The software infrastructure that once limited VPPs to pilot projects has matured into a robust digital backbone, making it feasible to operate VPPs at grid scale. Advances in AI are key: Many VPPs now use machine-learning algorithms to predict load flexibility, solar and battery output, customer behavior, and grid stress events. This improves the dependability of a VPP’s capacity, which was historically a major concern for grid operators.

Close-up of a roof-top solar panel. While solar panels have advanced, VPPs have been held back by a lack of similar advancement in the needed software until recently.Sunrun

Cybersecurity and interoperability standards are still evolving. Interconnection processes and data visibility in many areas aren’t consistent, making it hard to monitor and coordinate distributed resources effectively. In short, while the technology and economics for VPPs are firmly in place, there’s work yet to be done aligning regulation, infrastructure, and market design.

On top of technical and cost constraints, VPPs have long been held back by regulations that prevented them from participating in energy markets like traditional generators. SolarEdge recently announced enrollment of more than 500 megawatt-hours of residential battery storage in its VPP programs. Tamara Sinensky, the company’s senior manager of grid services, says the biggest hurdle to achieving this milestone wasn’t technical—it was regulatory program design.

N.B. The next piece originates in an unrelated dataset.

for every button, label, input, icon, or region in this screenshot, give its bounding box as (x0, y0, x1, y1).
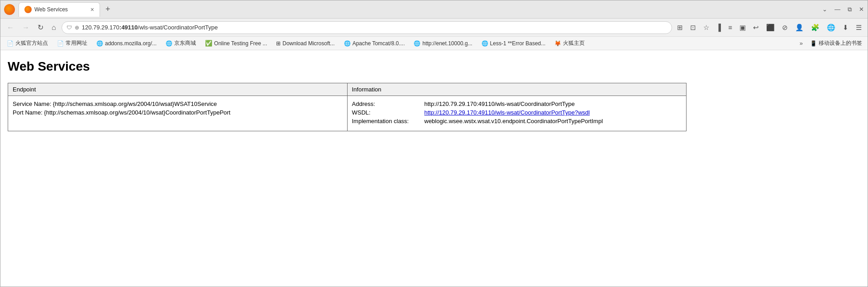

California’s Demand Side Grid Support (DSGS) program, launched in mid-2022, pays homes, businesses, and VPPs to reduce electricity use or discharge energy during grid emergencies. “We’ve seen a massive increase in our VPP enrollments primarily driven by the DSGS program,” says Sinensky. Similarly, Sunrun’s Northern California VPP delivered 535 megawatts of power from home-based batteries to the grid in July, and saw a 400 percent increase in VPP participation from last year.

FERC Order 2222, issued in 2020, requires regional grid operators to allow VPPs to sell power, reduce load, or provide grid services directly to wholesale market operators, and get paid the same market price as a traditional power plant for those services. However, many states and grid regions don’t yet have a process in place to comply with the FERC order. And because utilities profit from grid expansion and not VPP deployment, they’re not incentivized to integrate VPPs into their operations. Utilities “view customer batteries as competition,” says Heavner.

According to Nasiri, VPPs would have a meaningful impact on the grid if they achieve a penetration of 2 percent of the market’s peak power. “Larger penetration of up to 5 percent for up to 4 hours is required to have a meaningful capacity impact for grid planning and operation,” he says.

In other words, VPP operators have their work cut out for them in continuing to unlock the flexible capacity in homes, businesses, and EVs. Additional technical and policy advances could move VPPs from a niche reliability tool to a key power source and grid stabilizer for the energy tumult ahead.